* **Task prompt**
The answer is to be an exact copy of the lines below running from the line with "meninger@medier24.no (111, 1921)" down to the line with "Innstillinger (325, 2569)", both ends included, and nothing more.

* **Material supplied**
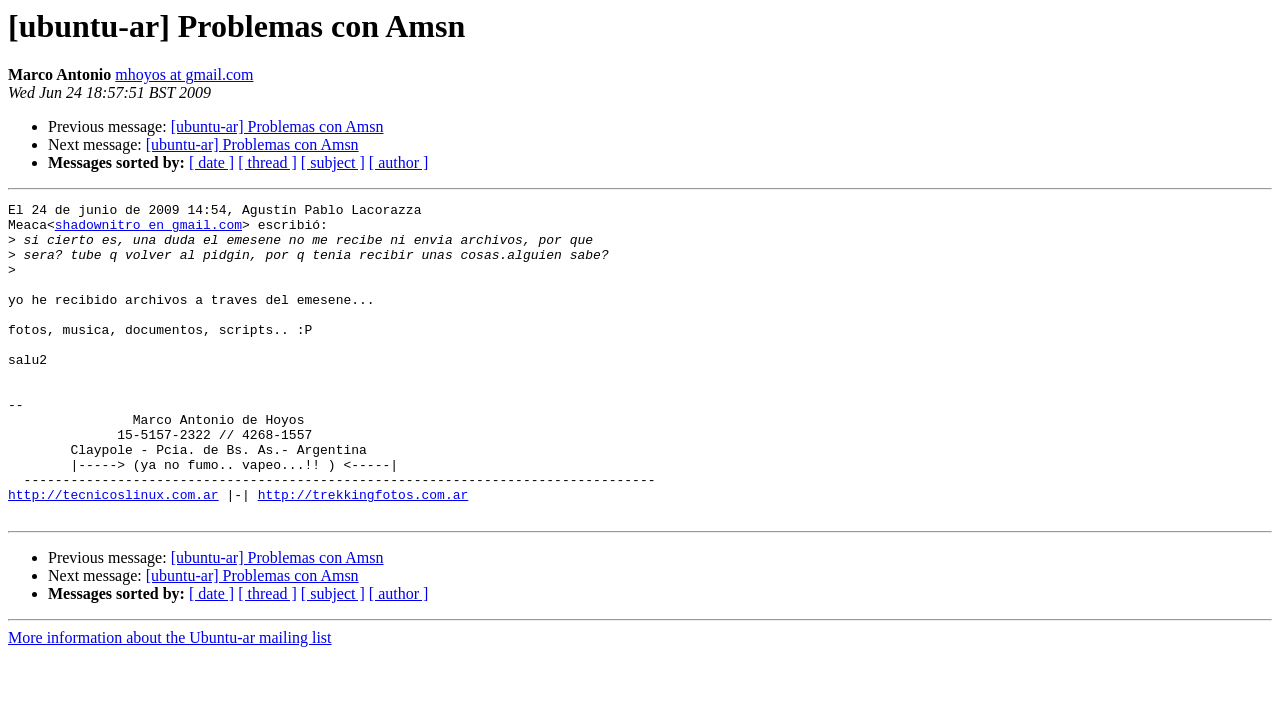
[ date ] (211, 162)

--

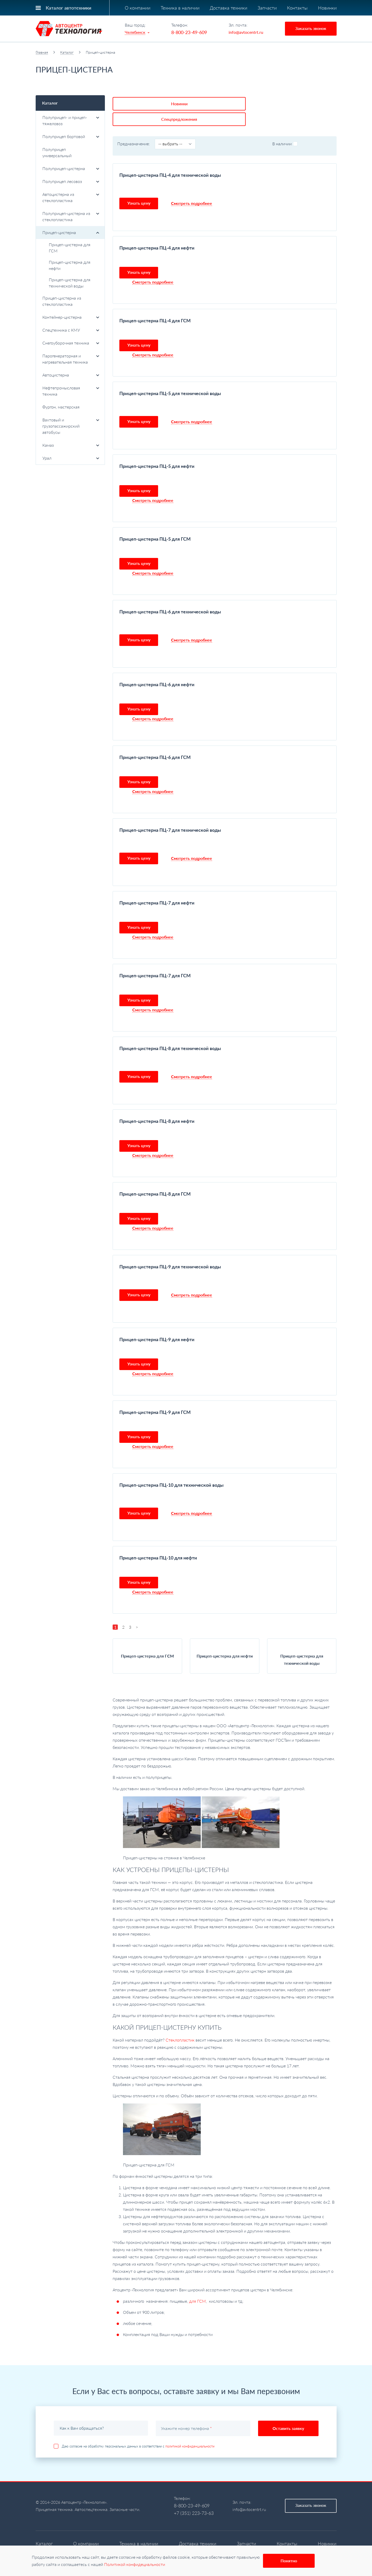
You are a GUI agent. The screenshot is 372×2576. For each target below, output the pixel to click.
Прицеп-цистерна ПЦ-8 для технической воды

--

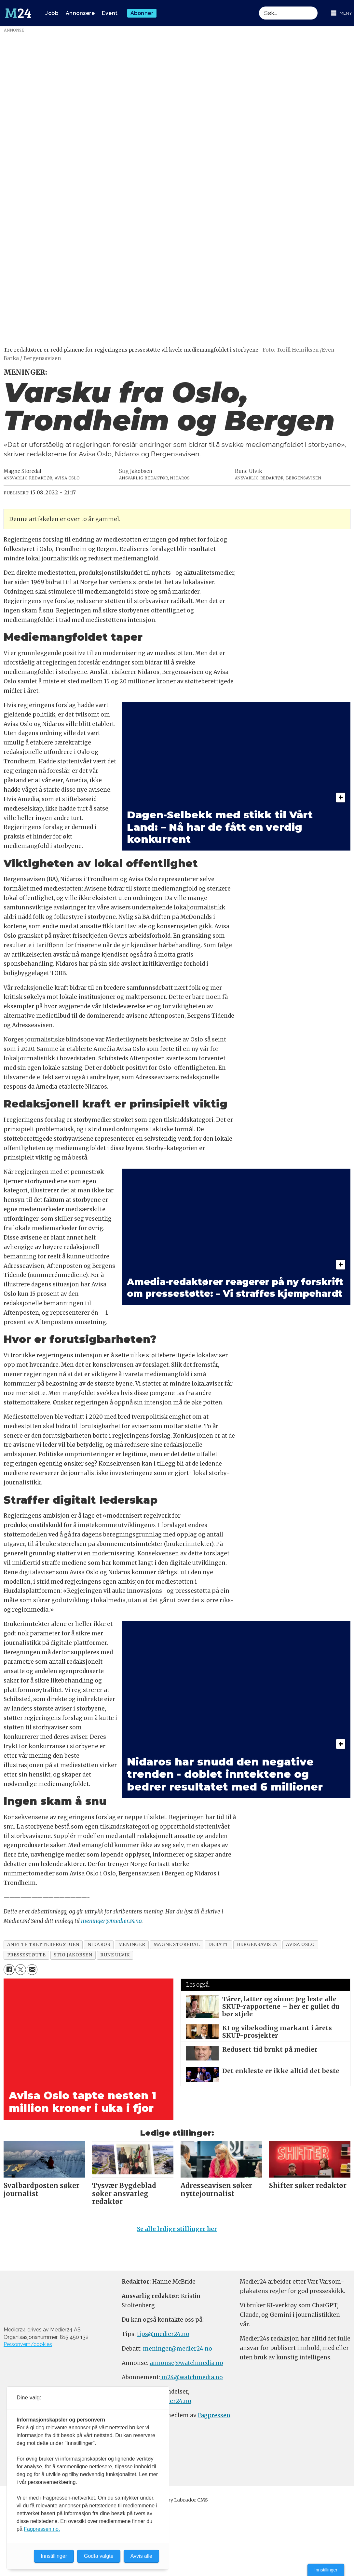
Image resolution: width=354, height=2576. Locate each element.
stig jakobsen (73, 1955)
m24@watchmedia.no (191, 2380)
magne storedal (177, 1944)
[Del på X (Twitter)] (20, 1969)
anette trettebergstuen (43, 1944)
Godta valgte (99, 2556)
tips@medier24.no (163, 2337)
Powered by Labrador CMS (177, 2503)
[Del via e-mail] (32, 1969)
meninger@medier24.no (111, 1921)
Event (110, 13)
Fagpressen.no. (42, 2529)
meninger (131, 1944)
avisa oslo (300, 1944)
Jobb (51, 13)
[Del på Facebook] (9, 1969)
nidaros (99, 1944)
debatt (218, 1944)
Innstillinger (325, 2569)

* **Written answer**
meninger@medier24.no (111, 1921)
Event (110, 13)
Fagpressen.no. (42, 2529)
meninger (131, 1944)
avisa oslo (300, 1944)
Jobb (51, 13)
[Del på Facebook] (9, 1969)
nidaros (99, 1944)
debatt (218, 1944)
Innstillinger (325, 2569)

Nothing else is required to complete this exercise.